Tony loved Peter Parker.
Not that he would ever put it to him that way, but he did. A lot. Deep inside where he kept his feelings, Tony was fond of every version of Peter, from the surly, angry little kid he’d been when they first met to the sweeter-yet-snarkier grown person he was now.
And he was perfectly happy with their relationship. Or he had been.
He wasn’t sure what had changed, what made it nag at his brain a little every time Peter called him a Walking Trash Bag or asked him why he enjoyed failing so much. Where normally he would have fired back with a vastly superior retort to anything the Boy Arachnid came up with, recently he found that it bothered him. Stuck with him.
It was those goddamn dumb dreams that Wade had told him about. Yes, they were terrifying. When Tony thought of them as he was trying to go to sleep, they made him go back over close calls, for him and for his ridiculous little Friend Family, and he’d feel scared and grateful and rest his head against Pepper’s sleeping back.
He did not prefer the Peter Parker in Wade’s dreams to their Peter Parker. It wasn’t that. But hard as he tried to shake it, there was something about his and Peter’s relationship in Wade’s dream that pulled at him. That Peter loved Tony Stark. He knew his Peter didn’t not love him, but the dream Peter -- he admired Tony. Respected him.
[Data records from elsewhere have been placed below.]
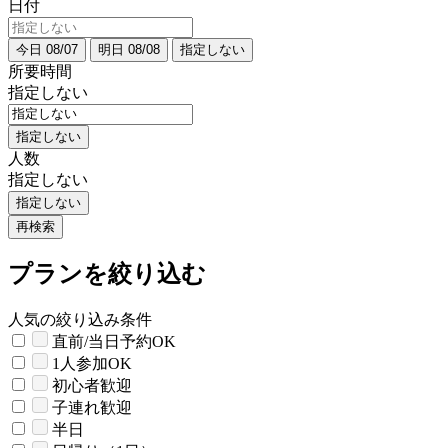
日付
今日 08/07
明日 08/08
指定しない
所要時間
指定しない
指定しない
人数
指定しない
指定しない
再検索
プランを絞り込む
人気の絞り込み条件
直前/当日予約OK
1人参加OK
初心者歓迎
子連れ歓迎
半日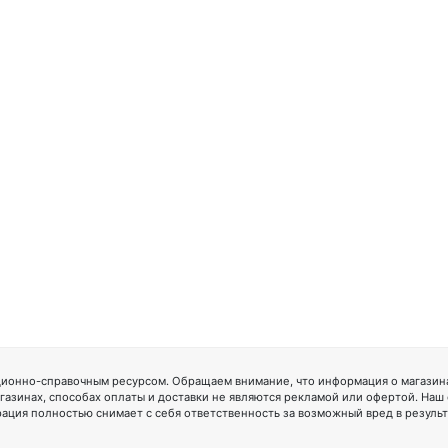
ионно-справочным ресурсом. Обращаем внимание, что информация о магазинах
газинах, способах оплаты и доставки не являются рекламой или офертой. Наш
ация полностью снимает с себя ответственность за возможный вред в резуль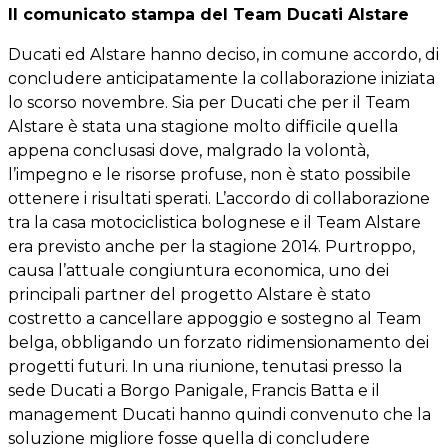
Il comunicato stampa del Team Ducati Alstare
Ducati ed Alstare hanno deciso, in comune accordo, di
concludere anticipatamente la collaborazione iniziata
lo scorso novembre. Sia per Ducati che per il Team
Alstare è stata una stagione molto difficile quella
appena conclusasi dove, malgrado la volontà,
l’impegno e le risorse profuse, non è stato possibile
ottenere i risultati sperati. L’accordo di collaborazione
tra la casa motociclistica bolognese e il Team Alstare
era previsto anche per la stagione 2014. Purtroppo,
causa l’attuale congiuntura economica, uno dei
principali partner del progetto Alstare è stato
costretto a cancellare appoggio e sostegno al Team
belga, obbligando un forzato ridimensionamento dei
progetti futuri. In una riunione, tenutasi presso la
sede Ducati a Borgo Panigale, Francis Batta e il
management Ducati hanno quindi convenuto che la
soluzione migliore fosse quella di concludere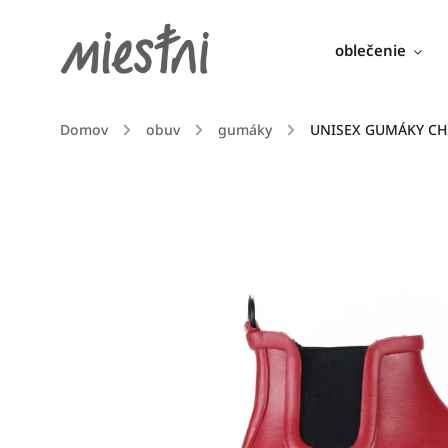
oblečenie
Domov
/
obuv
/
gumáky
/
UNISEX GUMÁKY CH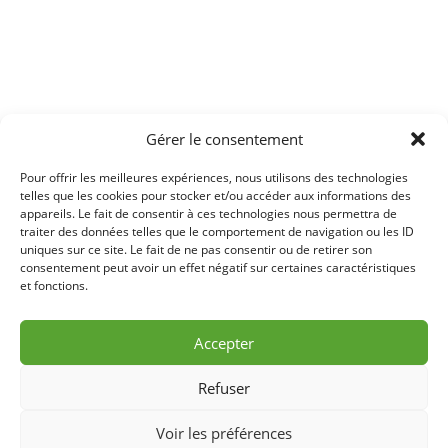
Gérer le consentement
Pour offrir les meilleures expériences, nous utilisons des technologies
telles que les cookies pour stocker et/ou accéder aux informations des
appareils. Le fait de consentir à ces technologies nous permettra de
traiter des données telles que le comportement de navigation ou les ID
uniques sur ce site. Le fait de ne pas consentir ou de retirer son
consentement peut avoir un effet négatif sur certaines caractéristiques
et fonctions.
Accepter
Refuser
Voir les préférences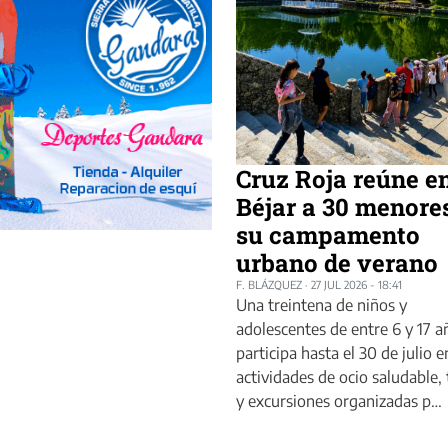
Cruz Roja reúne e
Béjar a 30 menore
su campamento
urbano de verano
F. BLÁZQUEZ
·
27 JUL 2026 - 18:41
Una treintena de niños y
adolescentes de entre 6 y 17 a
participa hasta el 30 de julio e
actividades de ocio saludable, 
y excursiones organizadas p…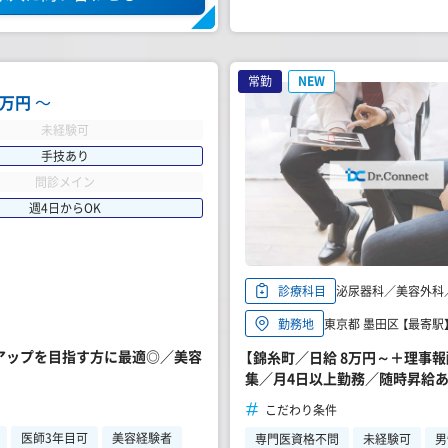
常勤
NEW
00万円
〜
未経験可
手技あり
問診メイン
週4日からOK
泌尿器科／美容外科
診療科目
東京都 墨田区 【最寄駅
勤務地
ルアップを目指す方に最適◎／美容
【錦糸町／日給 8万円～＋理事
集／月4日以上勤務／随時昇給
こだわり条件
医師3年目可
美容経験者
専門医資格不問
未経験可
男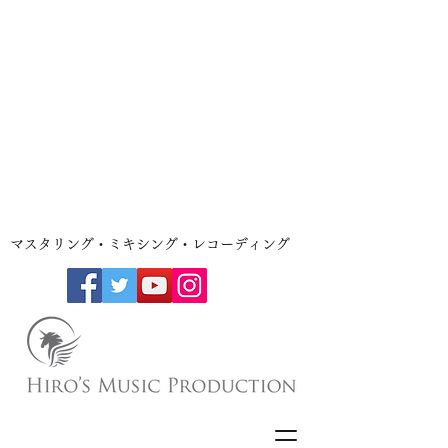
​マスタリング・ミキシング・レコーディング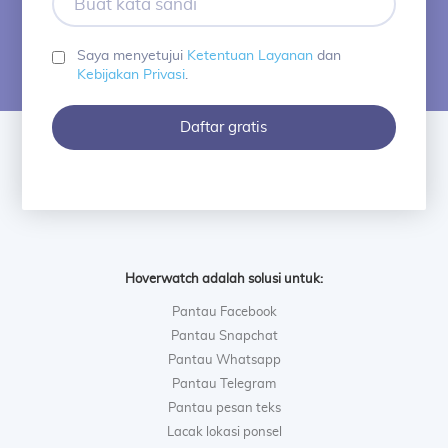
kata
sandi
Saya menyetujui
Ketentuan Layanan
dan
Kebijakan Privasi
.
Daftar gratis
Hoverwatch adalah solusi untuk:
Pantau Facebook
Pantau Snapchat
Pantau Whatsapp
Pantau Telegram
Pantau pesan teks
Lacak lokasi ponsel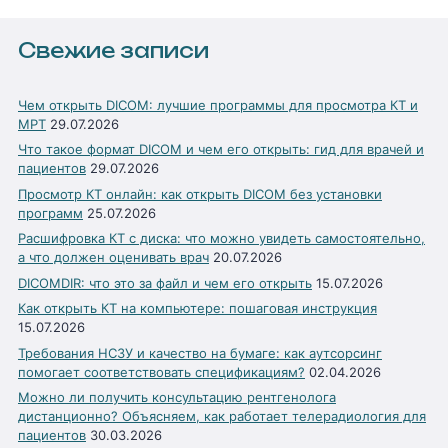
Свежие записи
Чем открыть DICOM: лучшие программы для просмотра КТ и
МРТ
29.07.2026
Что такое формат DICOM и чем его открыть: гид для врачей и
пациентов
29.07.2026
Просмотр КТ онлайн: как открыть DICOM без установки
программ
25.07.2026
Расшифровка КТ с диска: что можно увидеть самостоятельно,
а что должен оценивать врач
20.07.2026
DICOMDIR: что это за файл и чем его открыть
15.07.2026
Как открыть КТ на компьютере: пошаговая инструкция
15.07.2026
Требования НСЗУ и качество на бумаге: как аутсорсинг
помогает соответствовать спецификациям?
02.04.2026
Можно ли получить консультацию рентгенолога
дистанционно? Объясняем, как работает телерадиология для
пациентов
30.03.2026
Definitely way too much, it sounded like, but -- still. He thought about it, what it would be like to mean all of that to Peter.
And he knew this was just his conglomeration of Daddy Issues talking, and knowing was truly half the battle, so he tried to be patient with himself and let his psyche work through whatever it needed to work through.
But then he almost died.
Not like it was the first time, of course. This one was on the mildly-disturbing end of the scale, though, because as far as Tony knew before he blacked out, he’d just taken an international espionage agent to the face. No biggie. He didn’t appreciate the closeness of this close call until his eyes blinked open and he saw Spider-man in his face, white eyes big with what couldn’t be anything but concern. And he was calling Tony’s name.
“There he is,” Clint laughed, reaching past Spidey to roughly clap Tony on the shoulder. “Way to make the day less boring, Metallica.”
Spider-man did not join Hawkeye in laughing off Ironman’s brush with death. He stood up abruptly and turned away, hands on his hips, shoulders rising and falling with a big exhale.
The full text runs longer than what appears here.